Any truth in either of these statements or are they just blatant mis-selling?
Assuming it's not true PlusNet should warn all customers in the trial area to be wary of such calls otherwise you'll end up losing a lot of custiomers.

Owl

Anyone else being contacted by a sales company trying to get you to switch to BT for the trial?

dave

I'll look into this, thanks.

Picnic

So jealous :(

Did anyone else see the Gadget show a few months back. They looked at broadband speeds around the world. I know people are getting excited about FTTC but when you compare the UK to I think it was Singapore where 200Mbs is considered slow and 1Gbs is a fast connection you realise we are so far behind in the UK its quite pathetic really.

Just goes to show what a forward thinking government can achive when they want to.

May be it is inevitable that the trial is partly in London, but it is truly annoying that yet again even better services are being provided for localities which already have decent broadband provision.

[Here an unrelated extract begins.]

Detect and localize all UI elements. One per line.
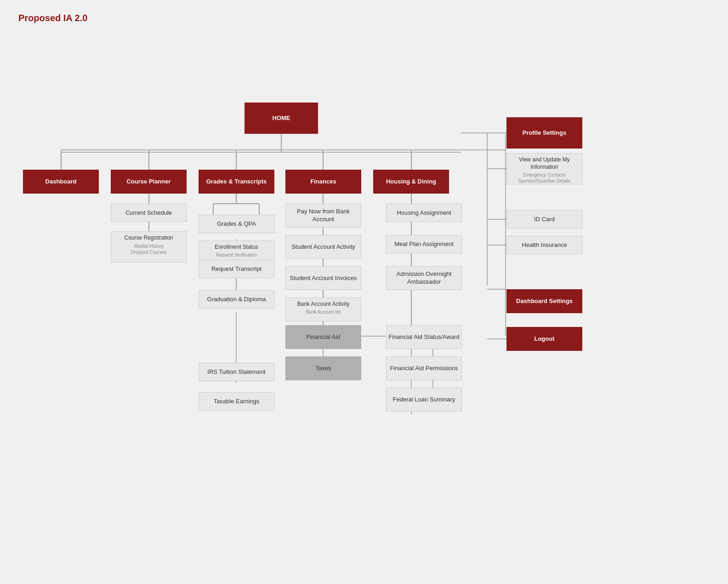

Where I live broadband doesn't even achieve 0.5mg yet we're charged as though we're all able to receive a comparable service. Given the development of broadband content with ever higher bandwidth demands, it won't be long before rural broadband becomes functionally impossible as most applications will take too long to load to be of any use.

Jealousy doesn't come into it, as we should all be able to receive a similar service for the same payment - unless there a demonstrable commitment to consistent universal broadband delivery standards, why should rural broadband users be expected to pay the £0.50 tax to develop a wholly inequitable model of service delivery?

Couldn't agree more with you Mike. Admittedly I get slightly faster speeds than you (approx 1.3 MB) but that's still pitifull compared to cities and towns . . . and I'm only about 2.6 miles from my BT Exchange. I'd be happy to be perfectly honest, if I could get 4MB . . . but even that seems years away!

Roger & Mike - I live in Milton Keynes and can only get 0.5 mbps as I live about 4 miles from the exchange, so I can sympathise with you. However, if BT can keep there promise on timescales then FTTH will be coming my way by March 2010, and I presume other exchanges there after. http://www.computing.co.uk/computing/news/2250431/bt-announces-fibre-premises

I live in Elm Park, Hornchurch, east of London. My speed is also 0.5mbps which would not improve (according to BT wholesale's on line checker) were I to go over to BTs expensive ADSL2 service. I'm just too far from the Hornchurch exchange to benefit.
With so many people around here switching to Virgin Media's FTTC service (and seeing a twenty fold increase in their speed) I'm getting itchy feet!
I've been a plusnet customer for a while now but I could loose patience with BT's lethargy on FTTC.
Does anyone know when it's coming to me?

bobpullen

@David, at such a slow speed you might notice a subtle increase in speeds but admittedly it will be nothing compared to that offered by fibre.